Sie identifizierten die wichtigsten Zielgruppen – und die Modelle, die zu ihnen passen: „Classic Style Seekers“, Frauen im mittleren Alter, die wissen, wo sie modisch stehen und die zeitlose, aber auch individuelle Mode und Beratung wünschen, gehören dazu. Ebenso auch „Time-poor Progressives“, junge Berufstätige oder junge Mütter, die gern online shoppen und deren Mode gern ausdrucksstark sein darf, vor allem aber praktisch sein muss. Insgesamt sind es Menschen im Alter von etwa 35 bis 55 Jahren, die Fitflop ansprechen will. Dafür arbeitet das Unternehmen immer wieder mit spannenden Testimonials zusammen. Mit der serbisch-britischen Modedesignerin Roksanda Ilinčić beispielsweise oder mit dem britischen Künstler Yinka Ilori. „Wir suchen uns aus, mit wem wir zusammenarbeiten“, erläutert Marketing Director Eleanor Wardle. Weil die Marke weltweit aktiv ist, kommt es auch zu Kollaborationen mit Stars der jeweiligen Märkte, wie etwa die südkoreanische Schauspielerin Song Hye-kyo, die in ihrer Heimat längst Kultstatus erreicht hat. „Unser Ziel ist es, die Menschen immer wieder aufs Neue zu überraschen.“ Längst hat sich Fitflop zu einem Global Player entwickelt. Fast wöchentlich entstehen in zahlreichen Ländern der Welt neue Stores oder Shop-in-Shops.

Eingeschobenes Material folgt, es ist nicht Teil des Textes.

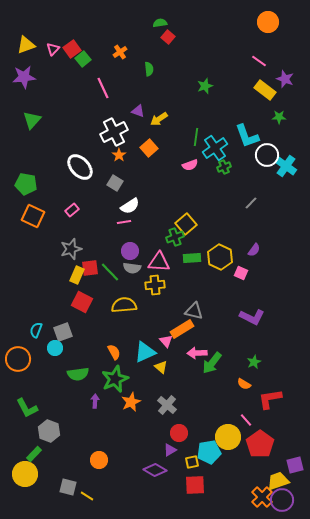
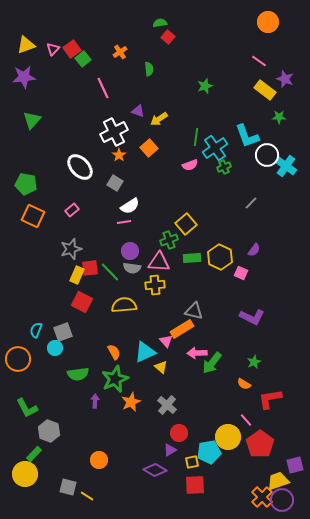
green cross at (175, 237): moved 6 px left, 3 px down
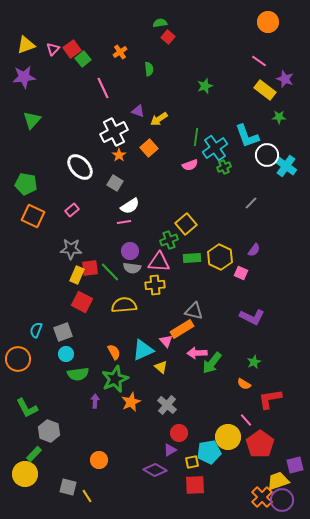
gray star at (71, 249): rotated 20 degrees clockwise
cyan circle at (55, 348): moved 11 px right, 6 px down
cyan triangle at (145, 352): moved 2 px left, 2 px up
yellow line at (87, 496): rotated 24 degrees clockwise
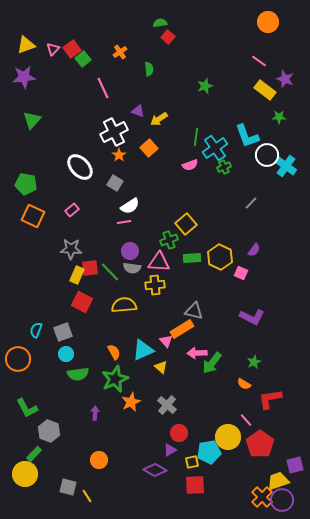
purple arrow at (95, 401): moved 12 px down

Die Asien-Pazifik-Region zählt derzeit 93 Fitflop-Stores und wächst rasant. Allein elf Standorte kommen im Nahen Osten hinzu, der größte der Welt entsteht in Abu Dhabi. Auch Indien ist ein wichtiger Markt und soll flächendeckend mit Stores ausgestattet werden. Die Expansion fußt auf einer klaren Strategie: Schon 2022 hatte CEO Gianni Georgiades erklärt, das Unternehmen strebe danach, die weltweit größte Marke für Wellness-Schuhe zu werden.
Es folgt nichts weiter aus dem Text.